6. Not Studying the Amenities

"Find out what your home and location offer before you arrive," Clark says. "Particularly in response to COVID-19, some hosts and property managers have limited the amenities they offer in a vacation rental, such as extra bedding, linens, condiments, coffee, etc. Knowing this before you head out for your vacation will help you better prepare, figure out your plans, and not deal with the headache of purchasing supplies when you arrive."

7. Not Raising Issues During the Stay

While there is often the instinct to just deal with problems, experts advise nipping them in the bud. "A common mistake is waiting until after the trip to complain or raise issues," Kwong says. "If you check-in and come across any issues, contact the owner right away and see if they can resolve them for you." She adds that Vrbo has a Book With Confidence Guarantee, so that anything misrepresented will be taken care of and that the 24/7 customer support can help immediately. For Booking.com, every stay is instantly confirmable with a set rate. "This helps to alleviate a lot of the back and forth with our hosts, makes the process more seamless, and ensures a happy host and happy guest," Dijk says, adding that they offer live chats with customer service as well direct messaging with the property to quickly get answers.

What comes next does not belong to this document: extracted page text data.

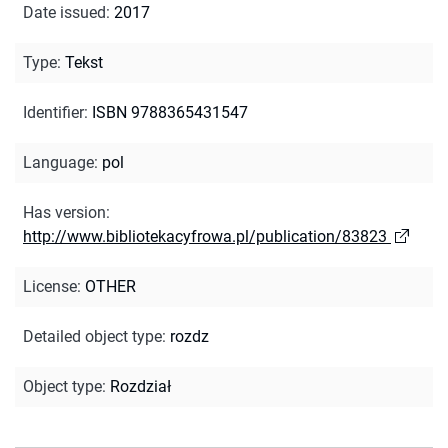
Date issued
:
2017
Type
:
Tekst
Identifier
:
ISBN 9788365431547
Language
:
pol
Has version
:
http://www.bibliotekacyfrowa.pl/publication/83823
License
:
OTHER
Detailed object type
:
rozdz
Object type
:
Rozdział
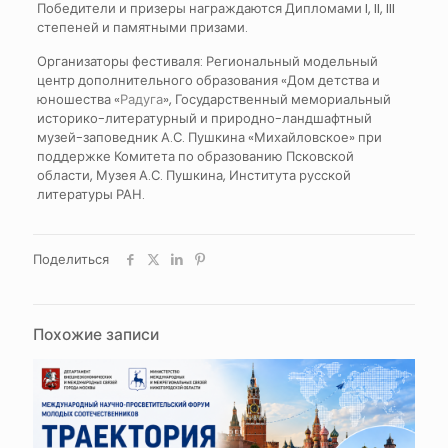
Победители и призеры награждаются Дипломами I, II, III
степеней и памятными призами.
Организаторы фестиваля: Региональный модельный
центр дополнительного образования «Дом детства и
юношества «
Радуга
», Государственный мемориальный
историко-литературный и природно-ландшафтный
музей-заповедник А.С. Пушкина «Михайловское» при
поддержке Комитета по образованию Псковской
области, Музея А.С. Пушкина, Института русской
литературы РАН.
Поделиться
Похожие записи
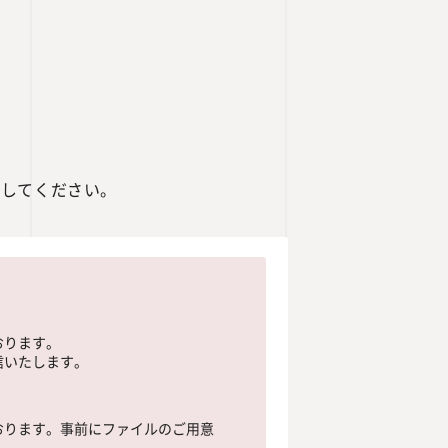
クしてください。
おります。
信いたします。
おります。事前にファイルのご用意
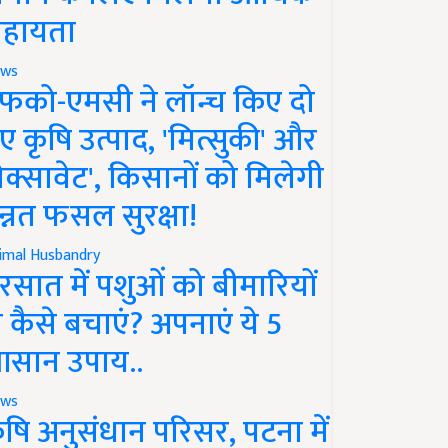
हायता
ws
फको-एमसी ने लॉन्च किए दो
ए कृषि उत्पाद, 'मित्सुकी' और
नेक्सावेट', किसानों को मिलेगी
न्नत फसल सुरक्षा!
imal Husbandry
रसात में पशुओं को बीमारियों
े कैसे बचाएं? अपनाएं ये 5
सान उपाय..
ws
ृषि अनुसंधान परिसर, पटना में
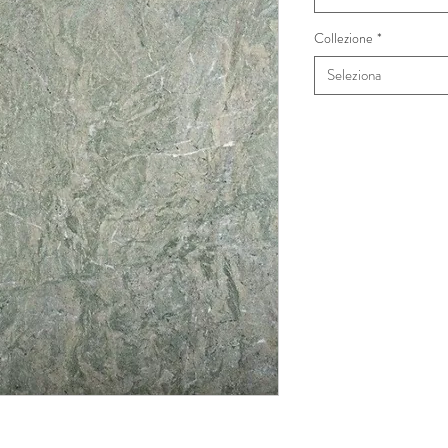
Collezione
*
Seleziona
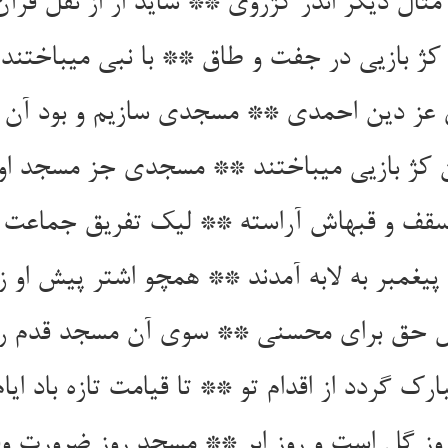
ثال دیگر اندر کژروی ** شاید ار از نقل قرآن
کژ بازیی در جفت و طاق ** با نبی می‏باختند ا
 عز دین احمدی ** مسجدی سازیم و بود آن 
 کژ بازیی می‏باختند ** مسجدی جز مسجد او
قف و قبه‏اش آراسته ** لیک تفریق جماعت خ
 پیغمبر به لابه آمدند ** همچو اشتر پیش او زا
 حق برای محسنی ** سوی آن مسجد قدم رن
بارک گردد از اقدام تو ** تا قیامت تازه باد ایام
ز گل است و روز ابر ** مسجد روز ضرورت و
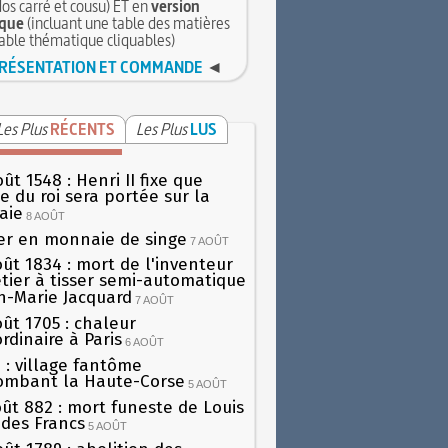
dos carré et cousu) ET en
version
que
(incluant une table des matières
table thématique cliquables)
RÉSENTATION ET COMMANDE
◄
Les Plus
RÉCENTS
Les Plus
LUS
ût 1548 : Henri II fixe que
gie du roi sera portée sur la
aie
8 AOÛT
er en monnaie de singe
7 AOÛT
oût 1834 : mort de l'inventeur
tier à tisser semi-automatique
h-Marie Jacquard
7 AOÛT
oût 1705 : chaleur
rdinaire à Paris
6 AOÛT
 : village fantôme
ombant la Haute-Corse
5 AOÛT
oût 882 : mort funeste de Louis
oi des Francs
5 AOÛT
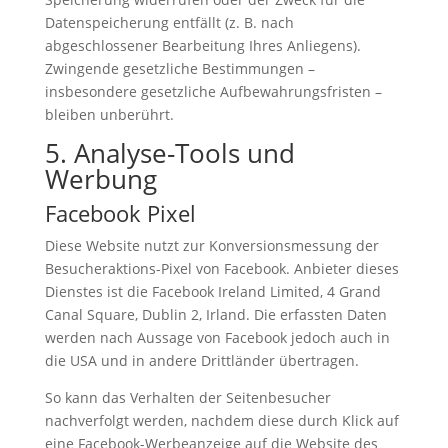
Datenspeicherung entfällt (z. B. nach
abgeschlossener Bearbeitung Ihres Anliegens).
Zwingende gesetzliche Bestimmungen –
insbesondere gesetzliche Aufbewahrungsfristen –
bleiben unberührt.
5. Analyse-Tools und
Werbung
Facebook Pixel
Diese Website nutzt zur Konversionsmessung der
Besucheraktions-Pixel von Facebook. Anbieter dieses
Dienstes ist die Facebook Ireland Limited, 4 Grand
Canal Square, Dublin 2, Irland. Die erfassten Daten
werden nach Aussage von Facebook jedoch auch in
die USA und in andere Drittländer übertragen.
So kann das Verhalten der Seitenbesucher
nachverfolgt werden, nachdem diese durch Klick auf
eine Facebook-Werbeanzeige auf die Website des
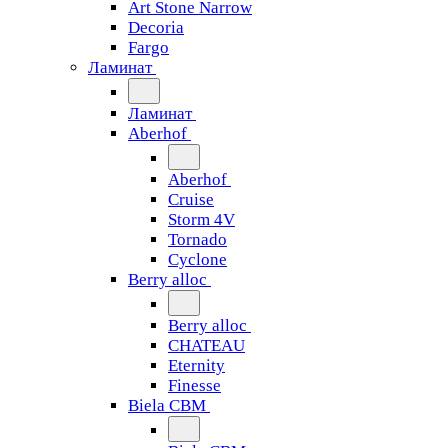
Art Stone Narrow
Decoria
Fargo
Ламинат
Ламинат
Aberhof
Aberhof
Cruise
Storm 4V
Tornado
Сyclone
Berry alloc
Berry alloc
CHATEAU
Eternity
Finesse
Biela CBM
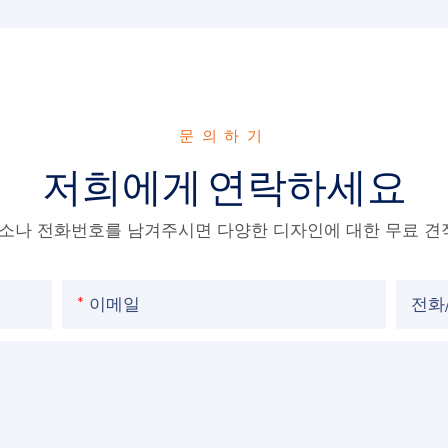
문의하기
저희에게 연락하세요
주소나 전화번호를 남겨주시면 다양한 디자인에 대한 무료 견
이메일
전화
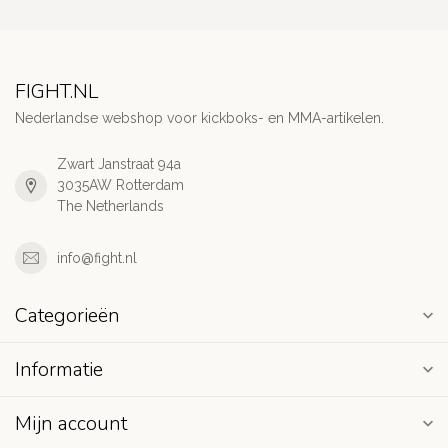
FIGHT.NL
Nederlandse webshop voor kickboks- en MMA-artikelen.
Zwart Janstraat 94a
3035AW Rotterdam
The Netherlands
info@fight.nl
Categorieën
Informatie
Mijn account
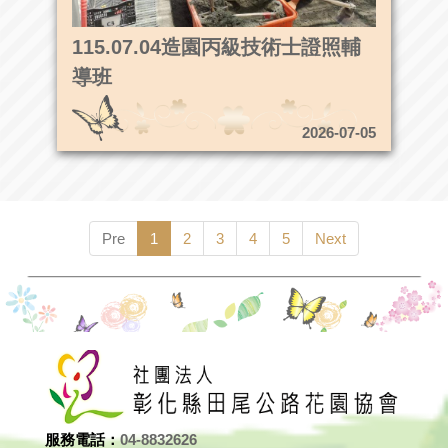
115.07.04造園丙級技術士證照輔
導班
2026-07-05
Pre
1
2
3
4
5
Next
服務電話：
04-8832626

8. Not Following the Rules

Keep in mind that these hosts are opening up their homes, located in communities with rules like any other, such as HOA regulations or current COVID-19 measures. "Vacation homes have various house rules about occupancy, minimum age requirements for the primary renter, or whether pets are allowed," Kwong says. "Understand what you're agreeing to before booking to avoid potentially incurring any extra fees or losing your deposit." This encompasses everything from arrival and departure times to local governmental regulations. "We always encourage guests to read the house rules," Dijk says, adding that Booking.com specifically has a Health & Safety Measures tab in listings to make the local regulations clear. "No matter where travelers are visiting, special attention should be paid to any restrictions in the area surrounding where they are staying, just as within the specific property — safety and security is our utmost concern."

9. Forgetting to Share the Rules With the Group

While the vacation planner may read through all the details, it's also essential every member of the group knows every rule. "Often, the person booking knows what's going on, but the people accompanying them don't actually know what's going on and they may break a rule by accident," Repp says. "Make sure all your guests are aware of any particular rules."

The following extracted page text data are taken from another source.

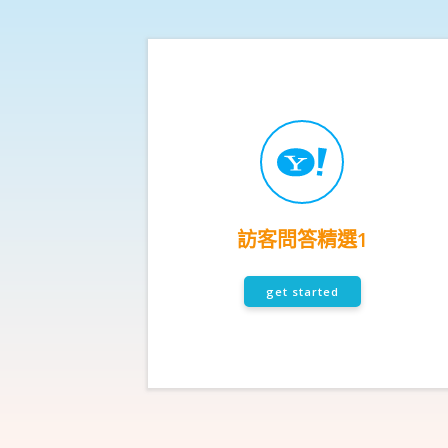
訪客問答精選1
get started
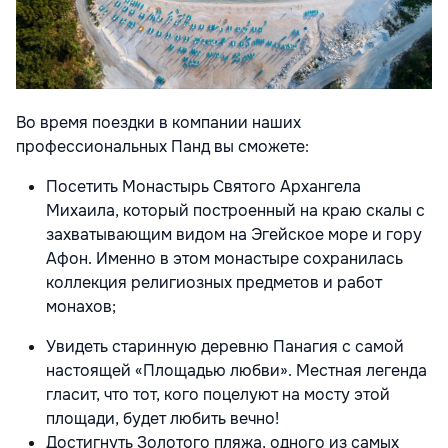
Во время поездки в компании наших
профессиональных Панд вы сможете:
Посетить Монастырь Святого Архангела
Михаила, который построенный на краю скалы с
захватывающим видом на Эгейское море и гору
Афон. Именно в этом монастыре сохранилась
коллекция религиозных предметов и работ
монахов;
Увидеть старинную деревню Панагия с самой
настоящей «Площадью любви». Местная легенда
гласит, что тот, кого поцелуют на мосту этой
площади, будет любить вечно!
Достигнуть Золотого пляжа, одного из самых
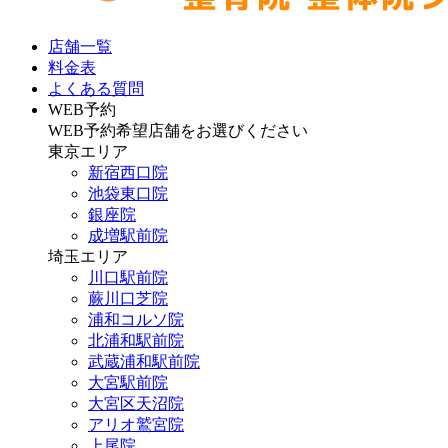
店舗一覧
料金表
よくある質問
WEB予約
WEB予約希望店舗をお選びください
東京エリア
新宿西口院
池袋東口院
銀座院
成増駅前院
埼玉エリア
川口駅前院
蕨川口芝院
浦和コルソ院
北浦和駅前院
武蔵浦和駅前院
大宮駅前院
大宮区天沼院
アリオ鷲宮院
上尾院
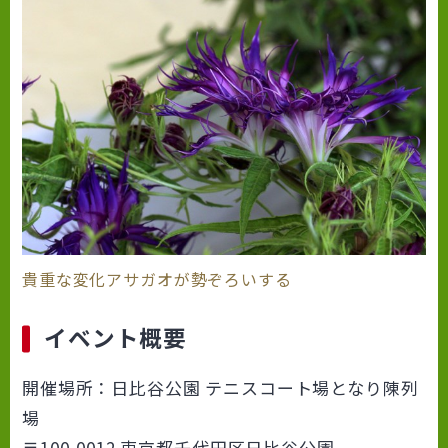
貴重な変化アサガオが勢ぞろいする
イベント概要
開催場所：日比谷公園 テニスコート場となり陳列
場
〒100-0012 東京都千代田区日比谷公園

10. Ignoring the Cancellation Policies

"I cannot stress enough the importance of reading and understanding the cancellation policies before booking a vacation home, especially as the COVID-19 situation continues to evolve," Kwong says. "Many owners have adopted flexible cancellation policies to give travelers more flexibility if they need to change their plans."

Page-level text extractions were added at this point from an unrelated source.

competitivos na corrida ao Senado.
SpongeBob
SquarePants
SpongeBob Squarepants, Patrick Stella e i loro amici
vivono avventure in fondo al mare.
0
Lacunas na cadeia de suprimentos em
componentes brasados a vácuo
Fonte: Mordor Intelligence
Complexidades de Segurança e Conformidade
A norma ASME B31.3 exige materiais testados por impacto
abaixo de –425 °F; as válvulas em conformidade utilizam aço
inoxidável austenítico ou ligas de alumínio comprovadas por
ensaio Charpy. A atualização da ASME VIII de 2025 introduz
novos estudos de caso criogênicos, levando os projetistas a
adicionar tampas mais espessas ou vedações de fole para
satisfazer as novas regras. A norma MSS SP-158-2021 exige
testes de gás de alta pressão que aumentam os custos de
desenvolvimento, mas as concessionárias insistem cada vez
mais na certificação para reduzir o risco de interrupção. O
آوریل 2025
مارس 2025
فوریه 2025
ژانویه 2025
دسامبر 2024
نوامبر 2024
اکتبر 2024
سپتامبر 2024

11. Not Checking Out Properly

Again, it's all about communication. "Every vacation rental has different house rules for checkout, so make sure you read them," Kwong says. "You might not have to wash the sheets and make the bed before you leave, but the owner might ask you to load and run the dishwasher or return any furniture you might have moved to its original spot." She also says that if you use the kitchen, be mindful about how you grocery shop: "Remember that you're expected to clear the fridge and pantry when you check out. Think about the number of guests and the number of meals you plan to have during your stay. Do you really need a gallon of ice cream for a three-night trip or will a pint do?"

12. Not Treating the Relationship Like a Partnership

Remember that your relationship with the host can potentially be more personal and fruitful than with other kinds of accommodations. "You own your trip — just know to ask as many questions as you can, so that you're being a responsible renter because the host wants to keep hosting, too," Repp says. "But it's a partnership — we're opening our doors. We just hope you leave the home in the same condition and show as much love and appreciation for the home as we would for our home."